Ausgangskontrolle; Einzelanweisung; Rechtsanwalt; Verschulden

Bibliographie

Gericht
OVG Niedersachsen
Datum
02.08.2017
Aktenzeichen
11 LA 142/17
Entscheidungsform
Beschluss
Referenz
WKRS 2017, 54103
Entscheidungsname
[keine Angabe]
ECLI
[keine Angabe]

Verfahrensgang

vorgehend
VG - 09.02.2017 - AZ: 10 A 4174/15

Amtlicher Leitsatz

Leitsatz

1. Liegen Anhaltspunkte dafür, dass es einer Bürokraft erlaubt ist, bereits in den elektronischen Fristenkalender eingetragene Fristen nachträglich ohne eine entsprechende Anordnung des Rechtsanwalts abzuändern, deutet dieser Sachverhalt auf einen Organisationsmangel im Anwaltsbüro hin.
2. Die mündlich und mehrere Tage vor Fristablauf erteilte Anweisung des Rechtsanwalts an seine Bürokraft, ihm eine Verfahrensakte am Tag des Ablaufs der Rechtsmittelbegründungsfrist gemeinsam mit der Akte eines Parallelverfahrens, in dem die Frist zwei Tage später abläuft, vorzulegen, um beide Schriftsätze "in einem Abwasch" zu erledigen, erfüllt nicht die Anforderungen an eine hinreichend konkrete anwaltliche Einzelanweisung, die geeignet ist, die Fristwahrung sicherzustellen.

Tenor:

Der Antrag der Klägerin auf Zulassung der Berufung gegen das Urteil des Verwaltungsgerichts Hannover - Einzelrichter der 10. Kammer - vom 9. Februar 2017 wird verworfen.

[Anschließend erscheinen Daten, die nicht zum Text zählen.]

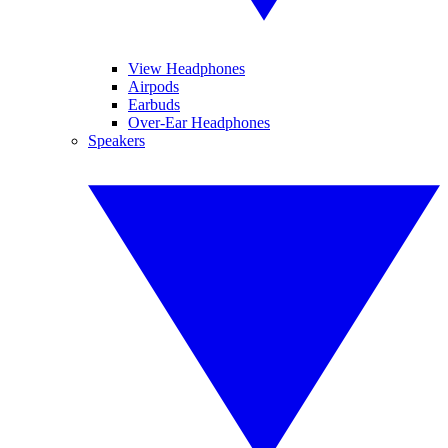
View Headphones
Airpods
Earbuds
Over-Ear Headphones
Speakers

Die Klägerin trägt die Kosten des Zulassungsverfahrens.

Der Wert des Streitgegenstandes für das Zulassungsverfahren wird auf 15.000 EUR festgesetzt.

Gründe

Der Antrag der Klägerin auf Zulassung der Berufung gegen das Urteil des Verwaltungsgerichts ist unzulässig.

Der Zulassungsantrag ist nicht fristgerecht begründet worden. Wird die Berufung nicht in dem Urteil des Verwaltungsgerichts zugelassen, so sind innerhalb von zwei Monaten nach Zustellung des vollständigen Urteils die Gründe darzulegen, aus denen die Berufung zuzulassen ist (§ 124a Abs. 4 Satz 4 VwGO). Die Begründung ist, soweit sie nicht bereits mit dem Antrag vorgelegt worden ist, bei dem Oberverwaltungsgericht einzureichen (§ 124a Abs. 4 Satz 5 VwGO). Das Urteil vom 9. Februar 2017 ist der Klägerin am 29. März 2017 - und nicht, wie die Klägerin vorträgt, am 28. März 2017 - zugestellt worden. Die Frist zur Begründung des Zulassungsantrages  ist daher am 29. Mai 2017  abgelaufen. Die Begründung des Zulassungsantrages ist erst am 31. Mai 2017 und damit verspätet beim Oberverwaltungsgericht eingegangen.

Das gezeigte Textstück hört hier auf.